Professor Andrew Pollard, director of the Oxford Vaccine Group, pointed to the MHRA’s report, which said there were two cases of Covid-19 in the over-65s.
The MHRA said: “There is limited information available on efficacy in participants aged 65 or over, although there is nothing to suggest lack of protection.”
A Phase 3 Lancet study published in December said older age groups had been recruited later into the study so “efficacy data in these cohorts are currently limited by the small number of cases, but additional data will be available in future analyses”.
In that particular analysis, only 12% of people given two doses of the vaccine in the UK arm of the trial (285 out of 2,377) were aged 56 to 69, while 9% (213) were over 70.
Some 12% of people in the control group (given a dummy vaccine) were also aged 56 to 69 while 9% were over 70.
Older people made up similar proportions in the Brazilian section of the trial, which was made up of 4,088 people.
Previous work published in November included findings for 560 people.
Of these, 160 were aged 18 to 55, 160 were aged 56 to 69, and 240 were 70 or older.
Those results found that all age groups, including older people, had an immune response to the vaccine after two doses.
Earlier this week, a report in German business daily newspaper Handelsblatt said AstraZeneca’s vaccine was thought to be only 8% effective among the over-65s.
AstraZeneca and the vaccines minister Nadhim Zahawi dismissed the report as “incorrect” and “untrue”.

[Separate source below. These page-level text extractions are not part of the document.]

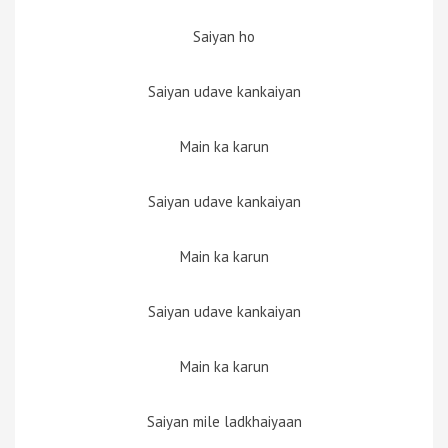
Saiyan ho
Saiyan udave kankaiyan
Main ka karun
Saiyan udave kankaiyan
Main ka karun
Saiyan udave kankaiyan
Main ka karun
Saiyan mile ladkhaiyaan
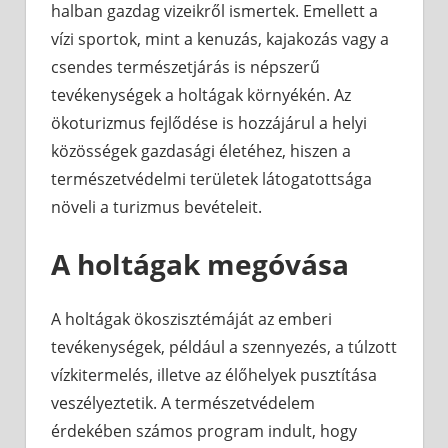
halban gazdag vizeikről ismertek. Emellett a
vízi sportok, mint a kenuzás, kajakozás vagy a
csendes természetjárás is népszerű
tevékenységek a holtágak környékén. Az
ökoturizmus fejlődése is hozzájárul a helyi
közösségek gazdasági életéhez, hiszen a
természetvédelmi területek látogatottsága
növeli a turizmus bevételeit.
A holtágak megóvása
A holtágak ökoszisztémáját az emberi
tevékenységek, például a szennyezés, a túlzott
vízkitermelés, illetve az élőhelyek pusztítása
veszélyeztetik. A természetvédelem
érdekében számos program indult, hogy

Stephen Evans, professor of pharmacoepidemiology at the London School of Hygiene & Tropical Medicine, said an attempt to work out the exact efficacy in older age groups based on extremely small numbers was “so uncertain as to be meaningless”.

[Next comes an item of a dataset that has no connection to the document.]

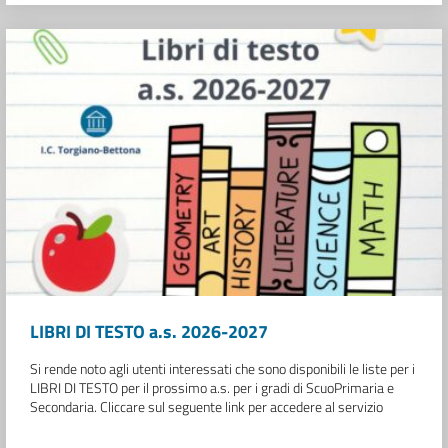
LIBRI DI TESTO a.s. 2026-2027
Si rende noto agli utenti interessati che sono disponibili le liste per i
LIBRI DI TESTO per il prossimo a.s. per i gradi di ScuoPrimaria e
Secondaria. Cliccare sul seguente link per accedere al servizio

He added: “There is no reason at all for anyone in the UK or elsewhere to think that this Oxford/AstraZeneca vaccine is ineffective at any age.
“Its ability to be delivered to people in GP surgeries and care homes makes it a vital component in the attempts to reduce hospitalisation and deaths, especially in the elderly.”

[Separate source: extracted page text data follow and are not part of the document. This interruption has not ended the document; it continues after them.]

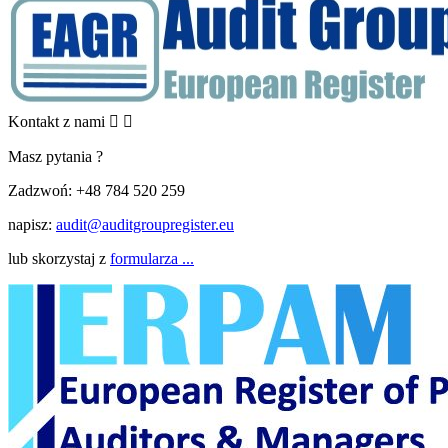
Kontakt z nami


Masz pytania ?
Zadzwoń:
+48 784 520 259
napisz:
audit@auditgroupregister.eu
lub skorzystaj z
formularza ...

Professor Jim Naismith, director of the Rosalind Franklin Institute at the University of Oxford, said German scientists “have not said the vaccine is ineffective for over-65s”.
He added: “Scientists often disagree about how much evidence is needed for any new advance and there is always more data to be secured.
“Normally this all happens out of sight of the glare of the media and not in a pandemic but such debates are an important part of the scientific process that is familiar to anyone who has ever been through peer review.”